Just type #task and let the system take care of the rest

In our example, we’ve spotted a Post regarding a new opportunity record. (Ok, so we’re doing this from the web client and not the mobile one, since believe it or not, screen capture on WP7 requires an unlocked device!) We want to mark an action item on the record for us, so we post a new item on the record wall, using the hashtag we defined: “#task Ask Chris for customer references”. Please note that simply commenting a Post will not trigger a workflow, since the PostComment entity is not available for workflows (bummer), so make sure to type a completely new Post on the item of interest.

After the Post is submitted to CRM database, the workflow is triggered and a new task will have been created on you My Activities view in a matter of seconds. Should you ignore your CRM list once you return to the office (shame on you!), the due date reminder we set on the task will cause your Outlook (and probably also your mobile phone) to alert you about the action item you created for yourself.

Drive any process with #hashtags

As you might know, the free mobile client does not allow you to create or update any CRM records, you can only read them on your mobile phone (unless you want to open the somewhat less pretty Mobile Express client). The only exception is Activity Feed Posts, which you can type on your Windows Mobile device and get the data updated into CRM in real time. Together with the creative use of hashtags and workflow processes, we can actually trigger also some other data entry and updates while on the road, as you saw from the #task example.

While you can’t create a workflow that would update the parent object of the Post, you can create new child items for it. In the example below, we’re creating a new case by using the #case hashtag.

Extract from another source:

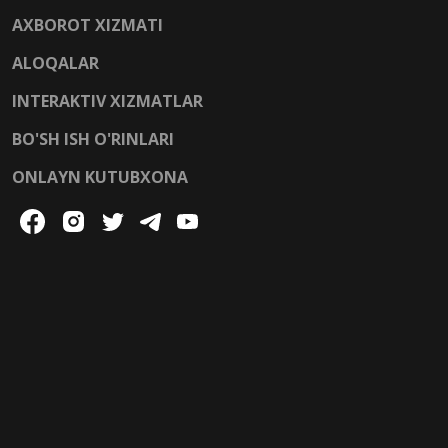
AXBOROT XIZMATI
ALOQALAR
INTERAKTIV XIZMATLAR
BO'SH ISH O'RINLARI
ONLAYN KUTUBXONA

The steps of the workflow process configuration are as follows:

  • Check if the Post contains the text #case
  • Create a new case record, set the title to post text, set customer as the RegardingObjectId(Post)
  • Create a queue item for the new case and move it to the Support queue for CSR’s to start working on
  • Wait for the case status to change from active to something else
  • Create a new post on the customer wall, containing a summary of the information recorded on the case after its creation
  • To finish the process with confidence on both sides, also send a direct email to the person who initiated the case creation with his/her wall post
All this process data neatly managed inside Dynamics CRM, just because you typed “#case Send an evaluation license of Product X to customer” on a record wall, with a mobile phone on your one hand and the latte on the other. You might as well have used a similar process to open a new opportunity and start your sales process automation tasks, with a predefined product specific hashtag like #opp_prodX_3m, if you really wanted to impress your colleagues that haven’t yet figured out why Activity Feeds and Auto Posts are a true productivity boost rather than just another new inbox to process.

A final word of warning: since you probably don’t want a workflow generated Post to trigger any new workflows accidentally, it’s a good idea to always set the right Post Source value (Auto Post, Manual Post) and also filter these in your workflow conditions. As an example, if you post “#case Customer asks for refund” and then later on use it as the case title that gets inserted into a new Post, you’ll soon be stuck in a loop of each case resolution creating a new case…


  1. Scott Jackson UK says

    Great post, thanks for putting it online, it’s interesting to see how the features can be applied to being a productivity tool, rather than just another source of noise as social media is often seen as.